Andy Chapell and Louise Fitzpatrick describe their approach.
Our middle school was `converted’ to picture books last autumn term. By courtesy of our enlightened county librarian, a large number of picture books arrived in the library. They were greeted initially with the observation that somehow the first school’s books had found their way to us and surely a mistake had been made. After all, picture books are only used when teaching very young children to read or to keep them amused while waiting in the doctor’s surgery. We couldn’t possibly use them, could we? When we discovered that they were indeed destined for us, we took them into the staff room where they were immediately pounced upon and devoured by eager members of staff:
`Is there another Willy the Wimp book?’
`Just look at these wonderful illustrations!’
`When can I show them to my class?’
Everyone responded enthusiastically to them so we decided to explore a variety of ways of using the books with our classes.
To begin with, each year-group was given the chance to browse through the books and share reading experiences.

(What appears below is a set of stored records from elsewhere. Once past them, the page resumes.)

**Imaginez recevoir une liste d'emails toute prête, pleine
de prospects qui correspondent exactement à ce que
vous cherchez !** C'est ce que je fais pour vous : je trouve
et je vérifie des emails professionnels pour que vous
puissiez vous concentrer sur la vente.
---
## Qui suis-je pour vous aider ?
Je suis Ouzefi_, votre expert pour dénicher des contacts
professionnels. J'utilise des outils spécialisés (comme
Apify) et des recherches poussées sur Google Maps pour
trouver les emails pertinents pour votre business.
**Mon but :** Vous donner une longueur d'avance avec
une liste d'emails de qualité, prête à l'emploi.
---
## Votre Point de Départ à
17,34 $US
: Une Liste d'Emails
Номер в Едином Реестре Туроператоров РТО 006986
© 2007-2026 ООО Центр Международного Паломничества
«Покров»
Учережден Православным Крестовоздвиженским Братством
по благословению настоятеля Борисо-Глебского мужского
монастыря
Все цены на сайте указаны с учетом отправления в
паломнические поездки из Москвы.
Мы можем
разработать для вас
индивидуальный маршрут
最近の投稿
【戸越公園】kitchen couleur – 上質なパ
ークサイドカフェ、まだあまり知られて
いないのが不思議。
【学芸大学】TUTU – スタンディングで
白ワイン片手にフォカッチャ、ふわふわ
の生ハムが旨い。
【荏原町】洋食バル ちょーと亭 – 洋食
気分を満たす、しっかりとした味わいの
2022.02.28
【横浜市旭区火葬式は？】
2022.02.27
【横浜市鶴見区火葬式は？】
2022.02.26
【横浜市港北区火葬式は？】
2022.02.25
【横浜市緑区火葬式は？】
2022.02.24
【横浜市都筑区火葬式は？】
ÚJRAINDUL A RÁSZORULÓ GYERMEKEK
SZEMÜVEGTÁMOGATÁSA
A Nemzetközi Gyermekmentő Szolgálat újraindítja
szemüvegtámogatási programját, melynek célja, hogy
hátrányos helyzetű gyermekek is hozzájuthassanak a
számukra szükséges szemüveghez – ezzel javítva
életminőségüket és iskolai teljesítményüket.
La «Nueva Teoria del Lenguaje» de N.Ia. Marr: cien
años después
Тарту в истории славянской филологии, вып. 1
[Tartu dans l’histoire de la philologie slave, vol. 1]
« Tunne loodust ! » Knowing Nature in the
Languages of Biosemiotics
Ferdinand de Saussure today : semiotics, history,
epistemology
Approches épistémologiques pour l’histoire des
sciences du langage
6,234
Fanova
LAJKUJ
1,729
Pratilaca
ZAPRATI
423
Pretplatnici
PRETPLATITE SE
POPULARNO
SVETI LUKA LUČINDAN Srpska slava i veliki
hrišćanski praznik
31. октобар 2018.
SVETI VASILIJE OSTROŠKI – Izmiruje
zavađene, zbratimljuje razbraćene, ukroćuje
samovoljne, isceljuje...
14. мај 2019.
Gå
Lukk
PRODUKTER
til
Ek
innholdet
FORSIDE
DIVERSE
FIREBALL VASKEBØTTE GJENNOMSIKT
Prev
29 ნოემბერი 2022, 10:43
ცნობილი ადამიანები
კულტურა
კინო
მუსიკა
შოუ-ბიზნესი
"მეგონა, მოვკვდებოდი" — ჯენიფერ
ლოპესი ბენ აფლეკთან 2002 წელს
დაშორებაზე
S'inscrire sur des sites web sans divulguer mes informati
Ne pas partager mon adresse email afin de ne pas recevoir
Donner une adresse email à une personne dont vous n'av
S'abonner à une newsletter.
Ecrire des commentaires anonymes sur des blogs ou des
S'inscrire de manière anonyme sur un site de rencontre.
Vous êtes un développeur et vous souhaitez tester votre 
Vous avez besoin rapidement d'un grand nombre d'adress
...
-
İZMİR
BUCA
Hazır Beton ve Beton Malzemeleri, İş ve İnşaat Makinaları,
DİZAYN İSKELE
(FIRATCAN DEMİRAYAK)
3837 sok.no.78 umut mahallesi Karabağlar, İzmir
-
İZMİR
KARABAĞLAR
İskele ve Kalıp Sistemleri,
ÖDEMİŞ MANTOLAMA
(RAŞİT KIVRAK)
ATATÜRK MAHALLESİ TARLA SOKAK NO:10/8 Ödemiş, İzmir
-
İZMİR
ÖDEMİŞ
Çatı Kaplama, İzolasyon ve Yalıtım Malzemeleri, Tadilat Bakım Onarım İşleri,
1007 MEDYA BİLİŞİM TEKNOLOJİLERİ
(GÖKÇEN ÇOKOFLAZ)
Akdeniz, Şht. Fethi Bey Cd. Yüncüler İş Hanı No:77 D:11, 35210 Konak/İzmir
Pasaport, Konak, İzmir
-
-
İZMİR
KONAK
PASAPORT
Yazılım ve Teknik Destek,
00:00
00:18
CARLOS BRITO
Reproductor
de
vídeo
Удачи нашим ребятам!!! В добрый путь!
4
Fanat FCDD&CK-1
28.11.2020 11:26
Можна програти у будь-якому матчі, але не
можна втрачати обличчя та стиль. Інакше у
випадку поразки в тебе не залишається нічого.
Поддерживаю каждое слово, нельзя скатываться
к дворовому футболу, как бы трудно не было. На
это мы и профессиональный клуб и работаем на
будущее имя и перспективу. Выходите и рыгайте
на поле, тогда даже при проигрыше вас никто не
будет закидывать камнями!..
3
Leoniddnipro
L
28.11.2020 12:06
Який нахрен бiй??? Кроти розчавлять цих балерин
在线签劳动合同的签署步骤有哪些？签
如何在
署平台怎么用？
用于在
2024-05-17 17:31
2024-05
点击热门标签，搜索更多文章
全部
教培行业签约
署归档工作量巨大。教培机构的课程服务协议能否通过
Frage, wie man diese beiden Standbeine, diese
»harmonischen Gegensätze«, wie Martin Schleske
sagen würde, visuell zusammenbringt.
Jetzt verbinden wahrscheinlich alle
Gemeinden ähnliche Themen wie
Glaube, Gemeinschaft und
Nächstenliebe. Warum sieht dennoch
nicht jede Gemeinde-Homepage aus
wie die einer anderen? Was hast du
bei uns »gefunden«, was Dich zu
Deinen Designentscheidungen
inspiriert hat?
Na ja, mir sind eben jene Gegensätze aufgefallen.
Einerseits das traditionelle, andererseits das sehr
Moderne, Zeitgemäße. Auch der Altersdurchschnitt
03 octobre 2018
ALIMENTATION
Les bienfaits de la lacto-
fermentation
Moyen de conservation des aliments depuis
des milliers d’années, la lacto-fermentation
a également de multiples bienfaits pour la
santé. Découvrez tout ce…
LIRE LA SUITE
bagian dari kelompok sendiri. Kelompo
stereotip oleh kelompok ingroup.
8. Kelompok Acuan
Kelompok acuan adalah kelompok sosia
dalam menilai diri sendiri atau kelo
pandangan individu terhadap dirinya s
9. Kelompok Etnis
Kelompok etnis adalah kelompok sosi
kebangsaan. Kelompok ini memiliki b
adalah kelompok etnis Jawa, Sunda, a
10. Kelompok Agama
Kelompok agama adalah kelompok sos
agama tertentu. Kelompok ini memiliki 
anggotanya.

Children of all ages and abilities quite obviously enjoyed this activity. Poorer readers were delighted because they could actually read a whole book in a few minutes, let alone days, and the better readers were pleased that now there were books with pictures for them, too. At this stage, we drew attention to the different formats and layouts of the books. This was important for the work which we tackled later on.
While reading the books with the children, we found that some of the stories naturally lent themselves to points of discussion; books like Granpa which examines the close relationships between children and grandparents and the emotions associated with death, and The Visitors Who Came to Stay which highlights the tensions which can arise in a one-parent family when a new partner is introduced to the family unit. Both books were used successfully with children who were coping with those very same situations.
We were aware that by talking with the children about the stories we were extending their thinking and encouraging them to empathise, but we also wanted to establish a link with writing. One of the first successful writing sessions was stimulated by using Alastair’s Elephant. The story was read almost to the end and then the task was set – if the children were the author, how would they finish the story? Small groups were organised and the children started to plan. They were issued with large sheets of sugar paper, pastels, wax crayons and felt tip pens so that they could include illustrations as well as language. Some of the ideas were ingenious and even rivalled the original ending! The children’s work was displayed on the ‘Alternative Endings’ board in the classroom. A follow-up activity to this was that some children wrote their own stories using the same theme but this time the number and types of animals which followed them home from the zoo were amazing. An array of zebras, orang-utans, and deadly snakes stomped and slithered across the story pages.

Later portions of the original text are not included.